| YOUR GOAL |
In the entries that follow, repeat exactly the lines from the one that has "والد نزار الرشدان" through the one that has "আদালত সূত্রে জানা", but omit pictures.

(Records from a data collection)
──────

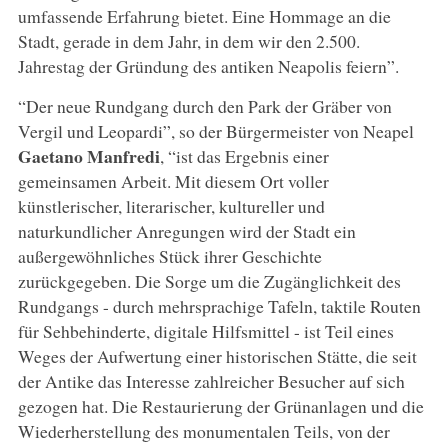
umfassende Erfahrung bietet. Eine Hommage an die
Stadt, gerade in dem Jahr, in dem wir den 2.500.
Jahrestag der Gründung des antiken Neapolis feiern”.
“Der neue Rundgang durch den Park der Gräber von
Vergil und Leopardi”, so der Bürgermeister von Neapel
Gaetano Manfredi
, “ist das Ergebnis einer
gemeinsamen Arbeit. Mit diesem Ort voller
künstlerischer, literarischer, kultureller und
naturkundlicher Anregungen wird der Stadt ein
außergewöhnliches Stück ihrer Geschichte
zurückgegeben. Die Sorge um die Zugänglichkeit des
Rundgangs - durch mehrsprachige Tafeln, taktile Routen
für Sehbehinderte, digitale Hilfsmittel - ist Teil eines
Weges der Aufwertung einer historischen Stätte, die seit
der Antike das Interesse zahlreicher Besucher auf sich
gezogen hat. Die Restaurierung der Grünanlagen und die
Wiederherstellung des monumentalen Teils, von der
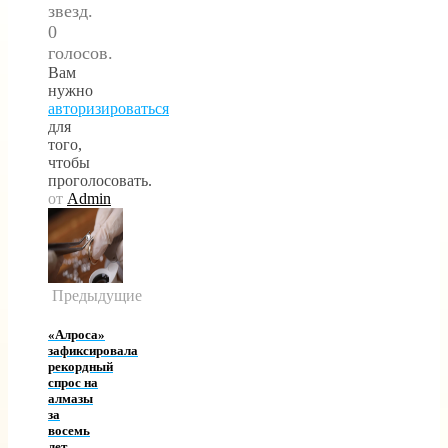
звезд.
0
голосов.
Вам
нужно
авторизироваться
для
того,
чтобы
проголосовать.
от
Admin
Предыдущие
«Алроса»
зафиксировала
рекордный
спрос на
алмазы
за
восемь
лет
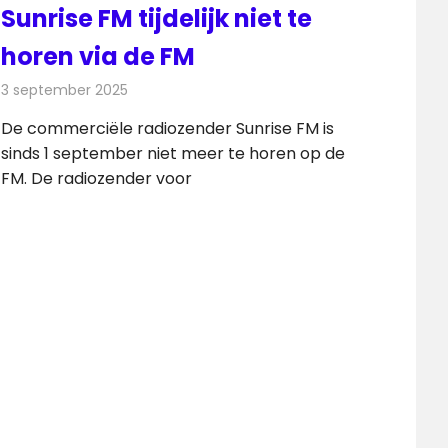
Sunrise FM tijdelijk niet te
horen via de FM
3 september 2025
Redactie
Radionieuws
De commerciële radiozender Sunrise FM is
sinds 1 september niet meer te horen op de
FM. De radiozender voor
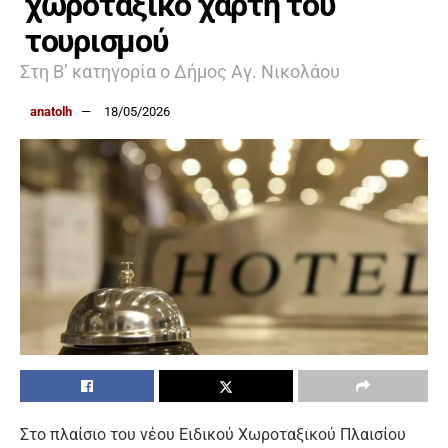
χωροταξικό χάρτη του
τουρισμού
Στη Β’ κατηγορία ο Δήμος Αγ. Νικολάου
anatolh
18/05/2026
Στο πλαίσιο του νέου Ειδικού Χωροταξικού Πλαισίου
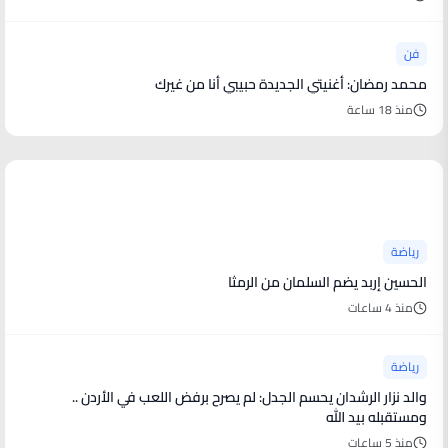
فن
محمد رمضان: أغنيتي الجديدة حبيبي أنا من غيرك
منذ 18 ساعة
أخبار رياضية
رياضة
الحسين إربد يضم السلمان من الرمثا
منذ 4 ساعات
رياضة
والد نزار الرشدان يحسم الجدل: لم يصرح برفض اللعب في الأردن ..
ومستقبله بيد الله
منذ 5 ساعات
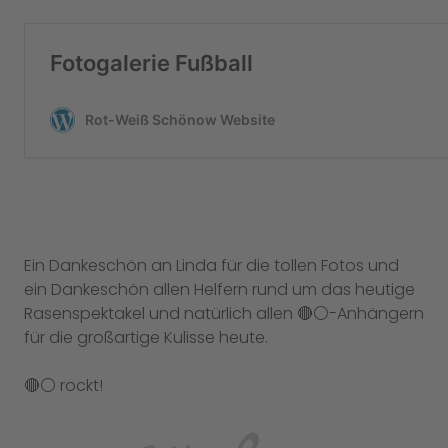
Ein Dankeschön an Linda für die tollen Fotos und
ein Dankeschön allen Helfern rund um das heutige
Rasenspektakel und natürlich allen 🔴⚪️-Anhängern
für die großartige Kulisse heute.
🔴⚪️ rockt!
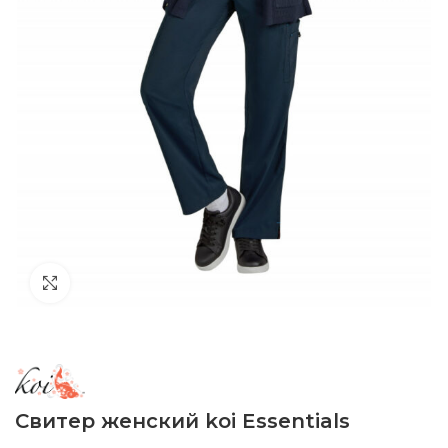
Click to enlarge
Свитер женский koi Essentials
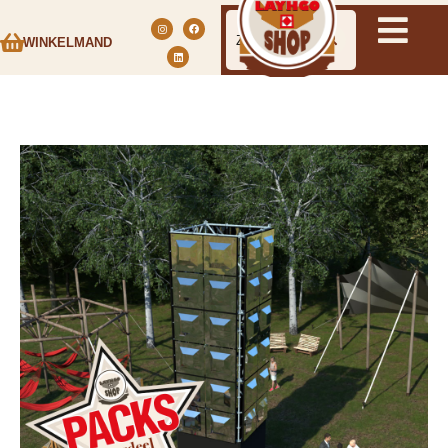
WINKELMAND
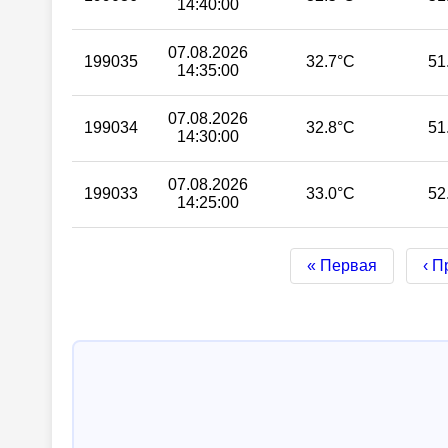
14:40:00
07.08.2026
199035
32.7°C
51
14:35:00
07.08.2026
199034
32.8°C
51
14:30:00
07.08.2026
199033
33.0°C
52
14:25:00
« Первая
‹ 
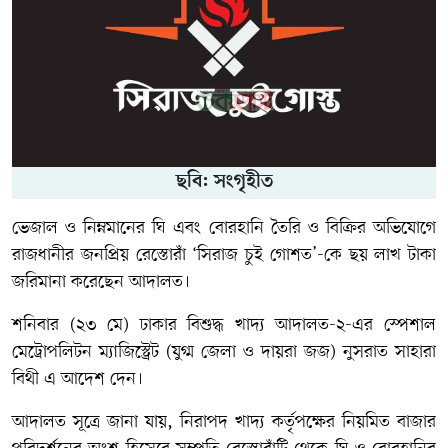
ছবি: সংগৃহীত
ভেজাল ও নিম্নমানের ঘি এবং বোরহানি তৈরি ও বিক্রির অভিযোগে
রাজধানীর জনপ্রিয় রেস্তোরাঁ ‘সিরাজ চুই গোশত’-কে ছয় লাখ টাকা
জরিমানা করেছেন আদালত।
শনিবার (২৩ মে) ঢাকার বিশুদ্ধ খাদ্য আদালত-২-এর স্পেশাল
মেট্রোপলিটন ম্যাজিস্ট্রেট (যুগ্ম জেলা ও দায়রা জজ) নুসরাত সাহারা
বিথী এ আদেশ দেন।
আদালত সূত্রে জানা যায়, নিরাপদ খাদ্য কর্তৃপক্ষের নিয়মিত বাজার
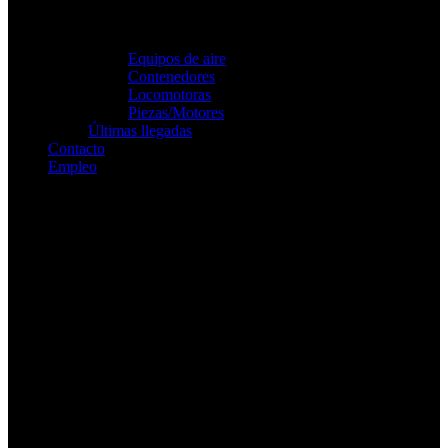
Equipos de aire
Contenedores
Locomotoras
Piezas/Motores
Últimas llegadas
Contacto
Empleo
Buscar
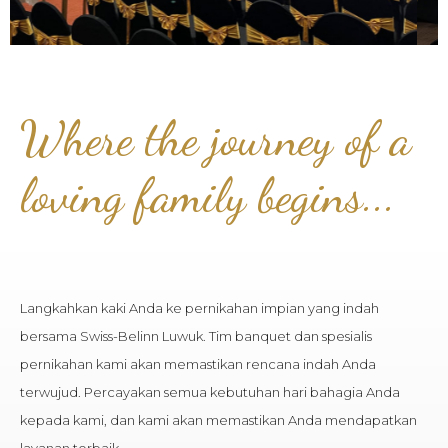
Where the journey of a
loving family begins...
Langkahkan kaki Anda ke pernikahan impian yang indah
bersama Swiss-Belinn Luwuk. Tim banquet dan spesialis
pernikahan kami akan memastikan rencana indah Anda
terwujud. Percayakan semua kebutuhan hari bahagia Anda
kepada kami, dan kami akan memastikan Anda mendapatkan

──────

| RESULT BELOW |
والد نزار الرشدان يحسم الجدل: لم يصرح برفض اللعب في الأردن ..
ومستقبله بيد الله
منذ 5 ساعات
Ein Dankeschön an Linda für die tollen Fotos und
ein Dankeschön allen Helfern rund um das heutige
Rasenspektakel und natürlich allen 🔴⚪️-Anhängern
für die großartige Kulisse heute.
🔴⚪️ rockt!
Click to enlarge
Свитер женский koi Essentials
WINKELMAND
14:40:00
07.08.2026
199035
32.7°C
51
14:35:00
07.08.2026
199034
32.8°C
51
14:30:00
07.08.2026
199033
33.0°C
52
14:25:00
« Первая
‹ 
ছবি: সংগৃহীত
ভেজাল ও নিম্নমানের ঘি এবং বোরহানি তৈরি ও বিক্রির অভিযোগে
রাজধানীর জনপ্রিয় রেস্তোরাঁ ‘সিরাজ চুই গোশত’-কে ছয় লাখ টাকা
জরিমানা করেছেন আদালত।
শনিবার (২৩ মে) ঢাকার বিশুদ্ধ খাদ্য আদালত-২-এর স্পেশাল
মেট্রোপলিটন ম্যাজিস্ট্রেট (যুগ্ম জেলা ও দায়রা জজ) নুসরাত সাহারা
বিথী এ আদেশ দেন।
আদালত সূত্রে জানা যায়, নিরাপদ খাদ্য কর্তৃপক্ষের নিয়মিত বাজার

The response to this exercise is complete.